Nel 2004 la battaglia dei Patterson ottiene un
primo, notevole risultato: cambiano le
avvertenze sul foglietto illustrativo. La Fda
comunica che “le nuove informazioni ricordano
agli operatori della salute che infezioni
batteriche serie e sepsi possono avvenire senza
i segni usuali dell’infezione, come febbre e
debolezza”. E’ del 19 luglio 2005 la seconda
comunicazione della Fda, dopo ulteriori
monitoraggi sul farmaco: “La Fda è consapevole
che negli Usa quattro donne sono morte di sepsi
(grave malattia causata da infezione del sangue)

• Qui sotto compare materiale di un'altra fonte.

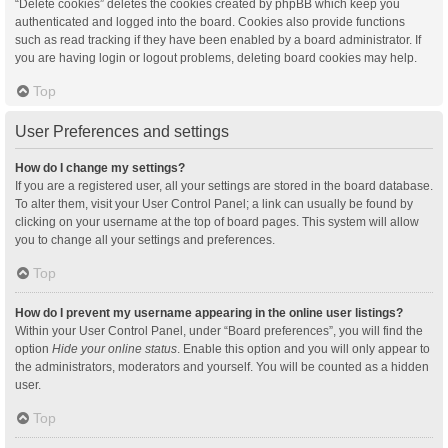
“Delete cookies” deletes the cookies created by phpBB which keep you
authenticated and logged into the board. Cookies also provide functions
such as read tracking if they have been enabled by a board administrator. If
you are having login or logout problems, deleting board cookies may help.
Top
User Preferences and settings
How do I change my settings?
If you are a registered user, all your settings are stored in the board database.
To alter them, visit your User Control Panel; a link can usually be found by
clicking on your username at the top of board pages. This system will allow
you to change all your settings and preferences.
Top
How do I prevent my username appearing in the online user listings?
Within your User Control Panel, under “Board preferences”, you will find the
option
Hide your online status
. Enable this option and you will only appear to
the administrators, moderators and yourself. You will be counted as a hidden
user.
Top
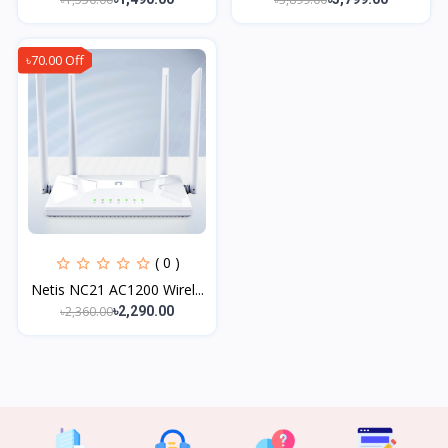
৳70.00 Off
( 0 )
Netis NC21 AC1200 Wirel...
৳2,360.00
৳2,290.00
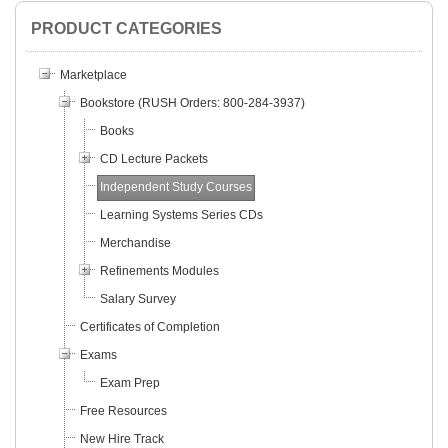
PRODUCT CATEGORIES
Marketplace
Bookstore (RUSH Orders: 800-284-3937)
Books
CD Lecture Packets
Independent Study Courses
Learning Systems Series CDs
Merchandise
Refinements Modules
Salary Survey
Certificates of Completion
Exams
Exam Prep
Free Resources
New Hire Track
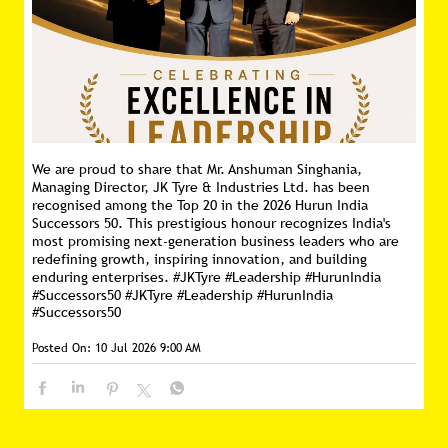
We are proud to share that Mr. Anshuman Singhania,
Managing Director, JK Tyre & Industries Ltd. has been
recognised among the Top 20 in the 2026 Hurun India
Successors 50. This prestigious honour recognizes India's
most promising next-generation business leaders who are
redefining growth, inspiring innovation, and building
enduring enterprises. #JKTyre #Leadership #HurunIndia
#Successors50
#JKTyre
#Leadership
#HurunIndia
#Successors50
Posted On:
10 Jul 2026 9:00 AM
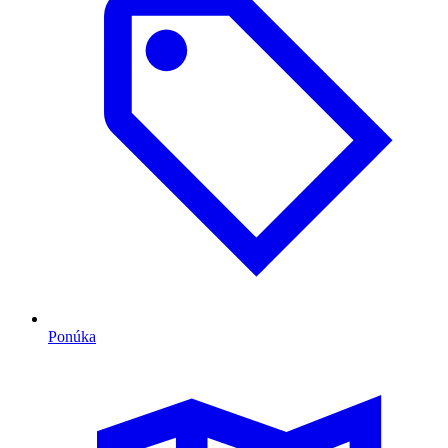
Ponúka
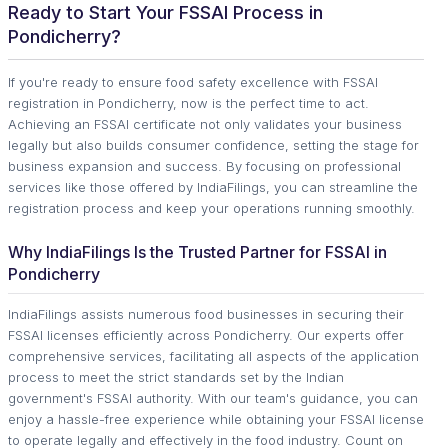
Ready to Start Your FSSAI Process in
Pondicherry?
If you're ready to ensure food safety excellence with FSSAI
registration in Pondicherry, now is the perfect time to act.
Achieving an FSSAI certificate not only validates your business
legally but also builds consumer confidence, setting the stage for
business expansion and success. By focusing on professional
services like those offered by IndiaFilings, you can streamline the
registration process and keep your operations running smoothly.
Why IndiaFilings Is the Trusted Partner for FSSAI in
Pondicherry
IndiaFilings assists numerous food businesses in securing their
FSSAI licenses efficiently across Pondicherry. Our experts offer
comprehensive services, facilitating all aspects of the application
process to meet the strict standards set by the Indian
government's FSSAI authority. With our team's guidance, you can
enjoy a hassle-free experience while obtaining your FSSAI license
to operate legally and effectively in the food industry. Count on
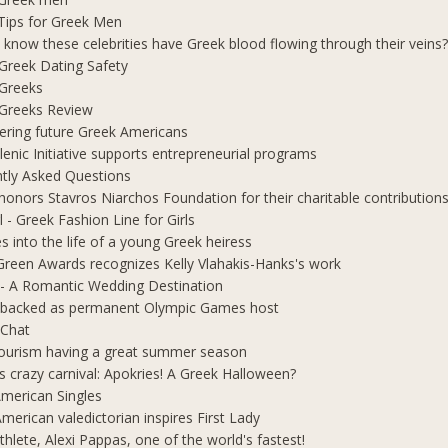
Tips for Greek Men
 know these celebrities have Greek blood flowing through their veins
e Greek Dating Safety
 Greeks
e Greeks Review
ring future Greek Americans
lenic Initiative supports entrepreneurial programs
tly Asked Questions
honors Stavros Niarchos Foundation for their charitable contribution
l - Greek Fashion Line for Girls
s into the life of a young Greek heiress
Green Awards recognizes Kelly Vlahakis-Hanks's work
- A Romantic Wedding Destination
 backed as permanent Olympic Games host
 Chat
ourism having a great summer season
s crazy carnival: Apokries! A Greek Halloween?
merican Singles
merican valedictorian inspires First Lady
thlete, Alexi Pappas, one of the world's fastest!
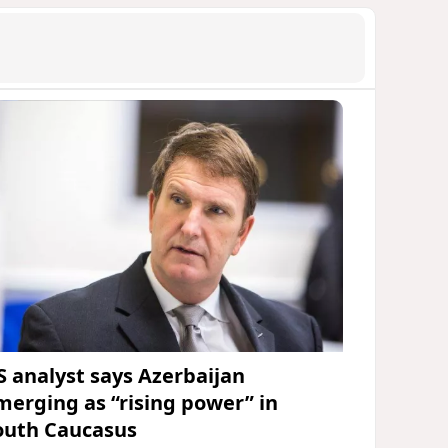
S analyst says Azerbaijan
merging as “rising power” in
outh Caucasus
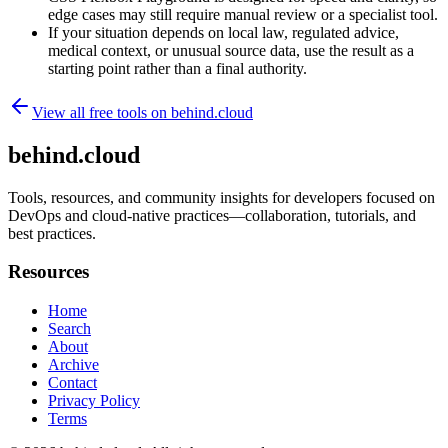
edge cases may still require manual review or a specialist tool.
If your situation depends on local law, regulated advice,
medical context, or unusual source data, use the result as a
starting point rather than a final authority.
View all free tools on
behind.cloud
behind.cloud
Tools, resources, and community insights for developers focused on
DevOps and cloud-native practices—collaboration, tutorials, and
best practices.
Resources
Home
Search
About
Archive
Contact
Privacy Policy
Terms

dopo un aborto medico con Mifeprex e
misoprostol. La sepsi è un noto rischio legato a
ogni tipo di aborto. I sintomi in questi casi
non sono stati quelli usuali della sepsi. Non
sappiamo se è l’uso del Mifeprex o misoprostol a
causare queste morti. I pazienti dovrebbero
contattare immediatamente un operatore
professionale della salute se hanno assunto
queste medicine e sviluppato dolore allo stomaco
o disagio, debolezza, nausea, vomito o diarrea,
con o senza febbre, per più di 24 ore dopo aver
ingerito misoprostol”. Pochi giorni dopo, il 26
luglio, appare l’anteprima on line di un
articolo del “The Annals of Pharmacotherapy” a
firma Ralph Miech, Professore di Farmacologia
Molecolare, Fisiologia e Biotecnologie della
Brown Medical School. Sostiene che fin dal 1992
alcuni studi suggeriscono che il Mifepristone
potrebbe predisporre ad infezioni dovute a
contaminazioni batteriche, suscettibili di
progredire in shock settici. E’ un’ipotesi che
merita di essere verificata, soprattutto dopo la
conferma recente della Fda che a causare i
quattro decessi da shock settico sono state
infezioni riconducibili allo stesso batterio, e
senza febbre. I più recenti studi a carico di
singoli gruppi di ricerca nazionali insieme alle
sperimentazioni portate avanti dall’Oms,
evidenziano come la RU486 non sia affatto il
metodo più sicuro e meno doloroso per
interrompere una gravidanza, e anzi sia
necessario un rigoroso follow-up da parte dei
medici.
Soprattutto parlano le donne che lo hanno fatto,
e che hanno riversato sulla Danco centinaia di
segnalazioni spontanee: perdite di sangue molto
abbondanti e di maggior durata rispetto a quelle
registrate per aborto chirurgico, maggior
frequenza di dolori uterini, vomito e diarrea,
ma anche febbre e esantema. In uno studio della
Oms pubblicato nel luglio 2004 si fa presente
che circa il 10 per cento delle donne sottoposte
a sperimentazione si è sottoposta a ulteriori
visite di controllo rispetto a quelle
programmate, e di queste il 15 per cento è
dovuta poi ricorrere al ricovero ospedaliero,
soprattutto per trattamenti di gravi emorragie,
che hanno compreso anche trasfusioni. Il 70 per
cento delle donne oggetto della sperimentazione
ha dichiarato che, nel caso di un ulteriore
aborto medico, sceglierebbe l’ospedale. La
grande maggioranza delle donne che ha assunto la
pillola abortiva, insomma, lo rifarebbe solo se
garantita dalla permanenza in una struttura
sanitaria, come peraltro richiede la 194.